Et SPIRIT mourut !!!
Les USA ont des structures industrielles et commerciales très affaiblies ce que les politiques erratiques et sans compétence de l’équipe Trump finissent d’achever !!
Greg6 a commenté :
29 juillet 2026 - 14 h 15 min
Sauf que Spirit a eu l’occasion par deux fois, après l’annulation du rachat par Jetblue par la justice, de se regrouper avec Frontier. Ce que les actionnaires ont refusé.
D’ailleurs à l’origine, la fusion avec Frontier était réglée, négociée entre les deux directions. Il n’était pas question d’autre chose. C’est Jetblue qui l’a faite capoter en se pointant comme un cheveux sur la soupe pour surenchérir sur l’offre de Frontier. Par deux fois.
Sachant que Jetblue est une compagnie en mauvaise situation financière avec 10 milliards de dette et aucun bénéfice depuis 2019. Donc on peut se demander ce qu’aurait pu donner ce rachat : au delà de la somme importante mise sur la table pour racheter Spirit et séduire leurs actionnaires, somme qu’ils devaient emprunter, ils devaient aussi assumer la dette de Spirit. En plus de la leur.
Bubu a commenté :
29 juillet 2026 - 15 h 06 min
Ils n’ont pas mieux à faire au sommet de ces deux transporteurs,qu’un mariage appauvrirait l’offre concurrentielle,comme par exemple et chacun de son côté songer à diversifier leur activité et ce notamment dans le cadre d’une croissance organique?Et ça aussi il faut le prendre en compte :c’est toujours avec peine que l’on voit disparaître un logo sur un empenage.
HJDB a commenté :
11 août 2026 - 0 h 18 min
“c’est toujours avec peine que l’on voit disparaître un logo sur un empénage.”
Vous avez totalement raison.
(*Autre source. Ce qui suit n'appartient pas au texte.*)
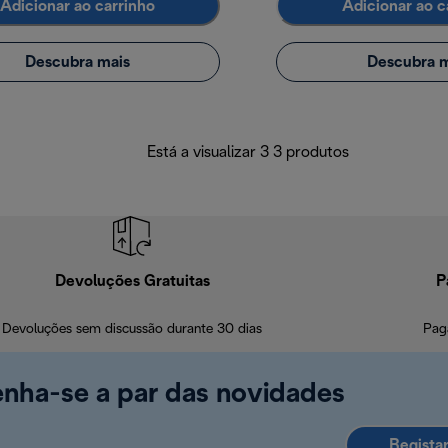
Adicionar ao carrinho
Adicionar ao c
Descubra mais
Descubra m
Está a visualizar 3 3 produtos
Devoluções Gratuitas
P
Devoluções sem discussão durante 30 dias
Pag
enha-se a par das novidades
Regista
Je me trouvais à Rio, quand nous avons vu passer un équipage de PAN AM en pleurs qui rentrait aux USA en 747 décommercialisé. Nous avons interrompu notre briefing afin de leur rendre hommage.
Des années après, je me souviens encore de ce triste moment. Au delà de l’appauvrissement de la concurence , c’est le personnel qui paie le prix fort de la fusion.